Dataset content:
■ ■ ■ ■ ■ ■ ■

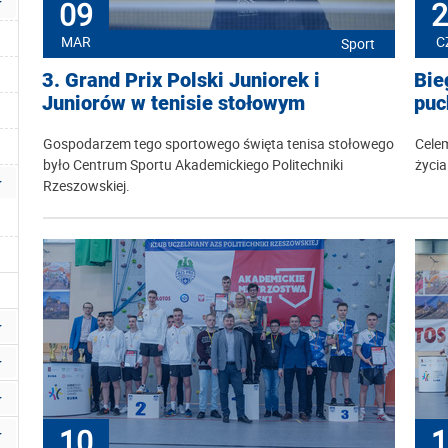
09
2
MAR
C
Sport
3. Grand Prix Polski Juniorek i
Bie
Juniorów w tenisie stołowym
puc
Gospodarzem tego sportowego święta tenisa stołowego
Cele
było Centrum Sportu Akademickiego Politechniki
życia
Rzeszowskiej.
10
1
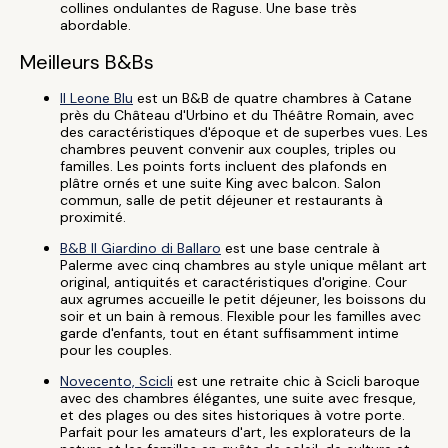
collines ondulantes de Raguse. Une base très
abordable.
Meilleurs B&Bs
Il Leone Blu
est un B&B de quatre chambres à Catane
près du Château d'Urbino et du Théâtre Romain, avec
des caractéristiques d'époque et de superbes vues. Les
chambres peuvent convenir aux couples, triples ou
familles. Les points forts incluent des plafonds en
plâtre ornés et une suite King avec balcon. Salon
commun, salle de petit déjeuner et restaurants à
proximité.
B&B Il Giardino di Ballaro
est une base centrale à
Palerme avec cinq chambres au style unique mêlant art
original, antiquités et caractéristiques d'origine. Cour
aux agrumes accueille le petit déjeuner, les boissons du
soir et un bain à remous. Flexible pour les familles avec
garde d'enfants, tout en étant suffisamment intime
pour les couples.
Novecento, Scicli
est une retraite chic à Scicli baroque
avec des chambres élégantes, une suite avec fresque,
et des plages ou des sites historiques à votre porte.
Parfait pour les amateurs d'art, les explorateurs de la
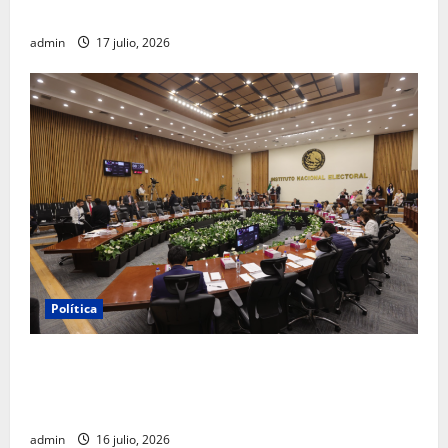
FGR
admin
17 julio, 2026
Política
INE aprueba multa contra México Tiene Vida por
participación de ministros de culto en su proceso de
registro
admin
16 julio, 2026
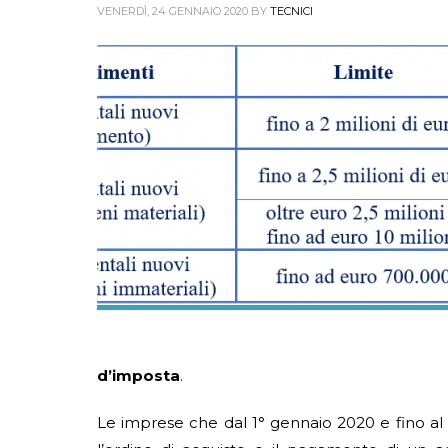
VENERDÌ, 24 GENNAIO 2020
BY
TECNICI
d’imposta
.
Le imprese che dal 1° gennaio 2020 e fino al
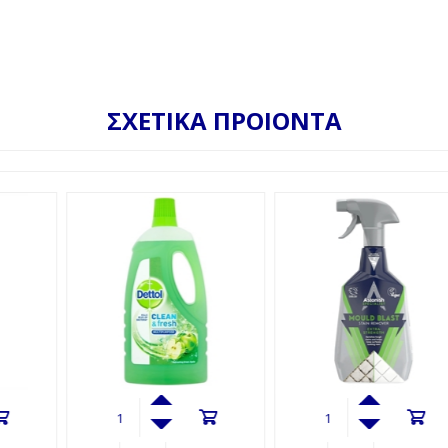
ΣΧΕΤΙΚΑ ΠΡΟΙΟΝΤΑ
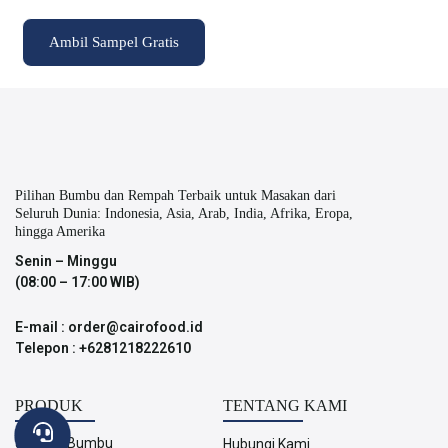
Ambil Sampel Gratis
Pilihan Bumbu dan Rempah Terbaik untuk Masakan dari
Seluruh Dunia: Indonesia, Asia, Arab, India, Afrika, Eropa,
hingga Amerika
Senin – Minggu
(08:00 – 17:00 WIB)
E-mail : order@cairofood.id
Telepon : +6281218222610
PRODUK
TENTANG KAMI
Jelajahi Bumbu
Hubungi Kami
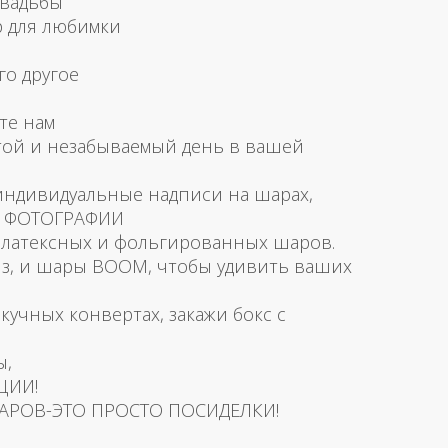
свадьбы
р для любимки
го другое
те нам
той и незабываемый день в вашей
 индивидуальные надписи на шарах,
и ФОТОГРАФИИ
латексных и фольгированных шаров.
з, и шары BOOM, чтобы удивить ваших
скучных конвертах, закажи бокс с
ы,
ЦИИ!
АРОВ-ЭТО ПРОСТО ПОСИДЕЛКИ!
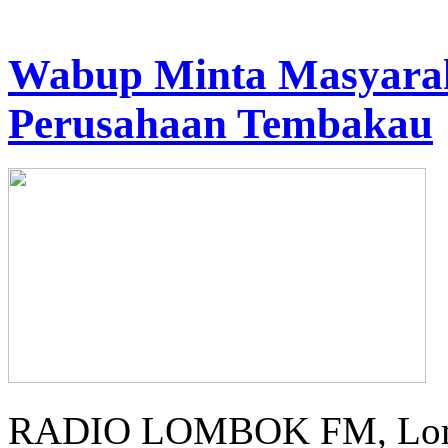
Wabup Minta Masyarak
Perusahaan Tembakau
RADIO LOMBOK FM, Lombo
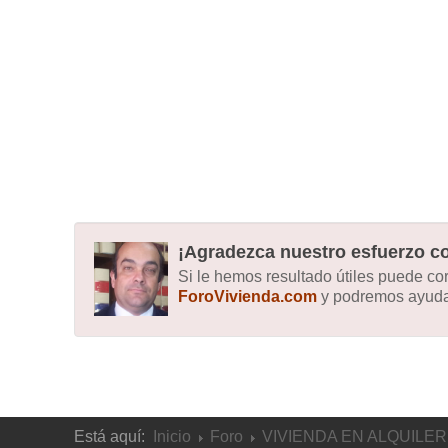
¡Agradezca nuestro esfuerzo co
Si le hemos resultado útiles puede c
ForoVivienda.com
y podremos ayudar
Está aquí:
Inicio
Foro
VIVIENDA EN ALQUILER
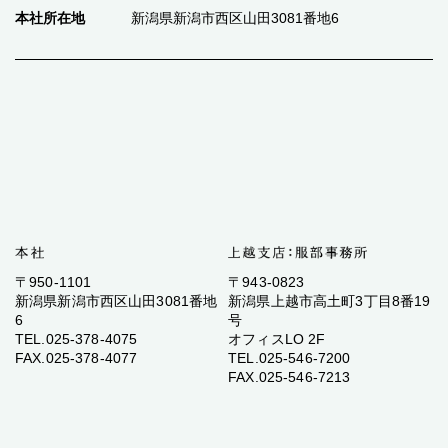
本社所在地
新潟県新潟市西区山田3081番地6
〒950-1101
〒943-0823
新潟県新潟市西区山田3081番地
新潟県上越市高土町3丁目8番19
6
号
TEL.025-378-4075
オフィスLO 2F
FAX.025-378-4077
TEL.025-546-7200
FAX.025-546-7213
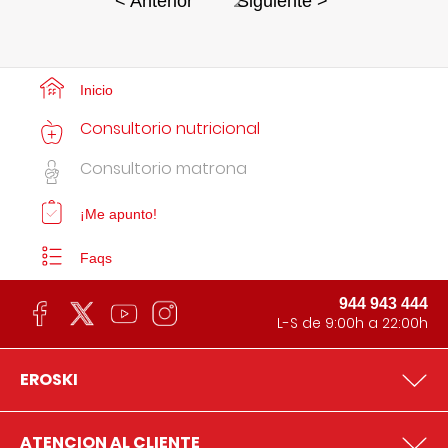
2
< Anterior
Siguiente >
Inicio
Consultorio nutricional
Consultorio matrona
¡Me apunto!
Faqs
944 943 444
L-S de 9:00h a 22:00h
EROSKI
ATENCION AL CLIENTE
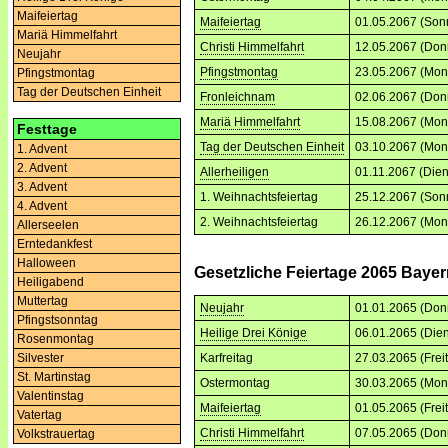
Maifeiertag
Maifeiertag
01.05.2067 (Son
Mariä Himmelfahrt
Christi Himmelfahrt
12.05.2067 (Don
Neujahr
Pfingstmontag
23.05.2067 (Mon
Pfingstmontag
Tag der Deutschen Einheit
Fronleichnam
02.06.2067 (Don
Mariä Himmelfahrt
15.08.2067 (Mon
Festtage
Tag der Deutschen Einheit
03.10.2067 (Mon
1. Advent
2. Advent
Allerheiligen
01.11.2067 (Dien
3. Advent
1. Weihnachtsfeiertag
25.12.2067 (Son
4. Advent
2. Weihnachtsfeiertag
26.12.2067 (Mon
Allerseelen
Erntedankfest
Halloween
Gesetzliche Feiertage 2065 Baye
Heiligabend
Muttertag
Neujahr
01.01.2065 (Don
Pfingstsonntag
Heilige Drei Könige
06.01.2065 (Dien
Rosenmontag
Silvester
Karfreitag
27.03.2065 (Frei
St. Martinstag
Ostermontag
30.03.2065 (Mon
Valentinstag
Maifeiertag
01.05.2065 (Frei
Vatertag
Christi Himmelfahrt
07.05.2065 (Don
Volkstrauertag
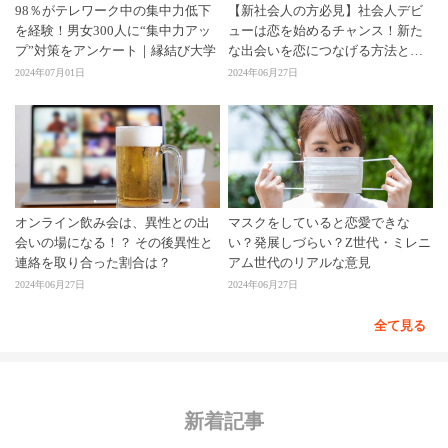
98％がテレワーク中の集中力低下
【新社会人の方必見】社会人デビ
を経験！男女300人に“集中力アッ
ューは恋を始めるチャンス！新た
プ”対策をアンケート｜縁結び大学
な出会いを恋につなげる方法と
は？
2024年07月01日
2024年06月27日
オンライン飲み会は、異性との出
マスクをしていると恋愛できな
会いの場になる！？ その後異性と
い？発展しづらい？Z世代・ミレニ
連絡を取り合った割合は？
アム世代のリアルな意見
2024年06月27日
2024年06月27日
全て見る
新着記事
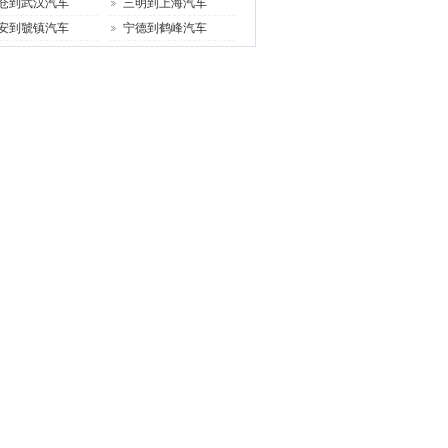
仓到武汉汽车
三明到上海汽车
安到虢镇汽车
宁德到鹤峰汽车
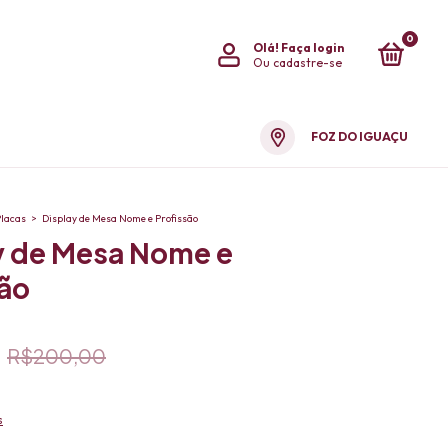
0
Olá!
Faça login
Ou cadastre-se
FOZ DO IGUAÇU
Placas
>
Display de Mesa Nome e Profissão
y de Mesa Nome e
são
R$200,00
s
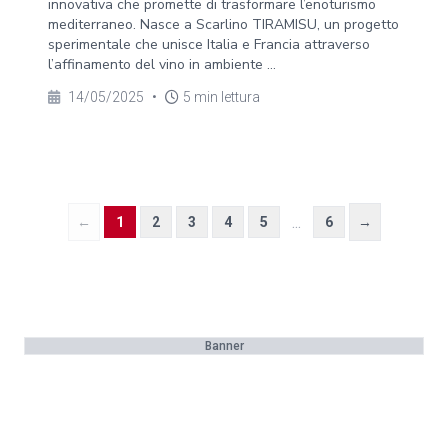
innovativa che promette di trasformare l’enoturismo
mediterraneo. Nasce a Scarlino TIRAMISU, un progetto
sperimentale che unisce Italia e Francia attraverso
l’affinamento del vino in ambiente ...
14/05/2025
•
5 min lettura
...
←
1
2
3
4
5
6
→
Banner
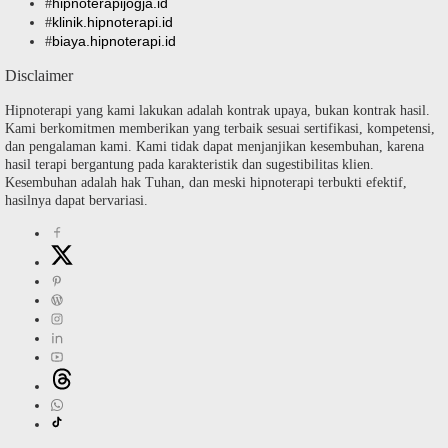
hipnoterapijogja.id
#
klinik.hipnoterapi.id
#
biaya.hipnoterapi.id
#
Disclaimer
Hipnoterapi yang kami lakukan adalah kontrak upaya, bukan kontrak hasil.
Kami berkomitmen memberikan yang terbaik sesuai sertifikasi, kompetensi,
dan pengalaman kami. Kami tidak dapat menjanjikan kesembuhan, karena
hasil terapi bergantung pada karakteristik dan sugestibilitas klien.
Kesembuhan adalah hak Tuhan, dan meski hipnoterapi terbukti efektif,
hasilnya dapat bervariasi.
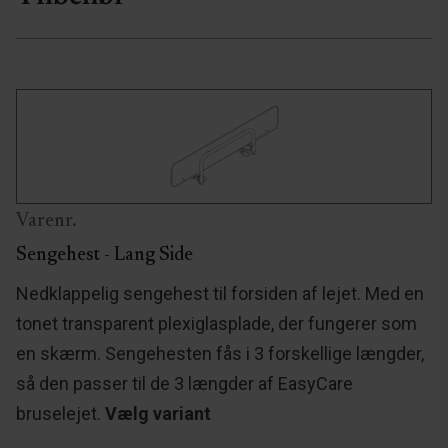
Varenr.
Sengehest - Lang Side
Nedklappelig sengehest til forsiden af lejet. Med en
tonet transparent plexiglasplade, der fungerer som
en skærm. Sengehesten fås i 3 forskellige længder,
så den passer til de 3 længder af EasyCare
bruselejet.
Vælg variant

■ ■ ■ ■ ■ ■ ■

What the task asks:
From the data above, return only the lines starting at the line that holds "nuestro esfuerzo co" and ending at the line that holds "Siguiente >", word for word and without pictures.

Task response:
¡Agradezca nuestro esfuerzo co
Si le hemos resultado útiles puede c
ForoVivienda.com
y podremos ayudar
Está aquí:
Inicio
Foro
VIVIENDA EN ALQUILER
本社所在地
新潟県新潟市西区山田3081番地6
〒950-1101
〒943-0823
新潟県新潟市西区山田3081番地
新潟県上越市高土町3丁目8番19
6
号
TEL.025-378-4075
オフィスLO 2F
FAX.025-378-4077
TEL.025-546-7200
FAX.025-546-7213
2
< Anterior
Siguiente >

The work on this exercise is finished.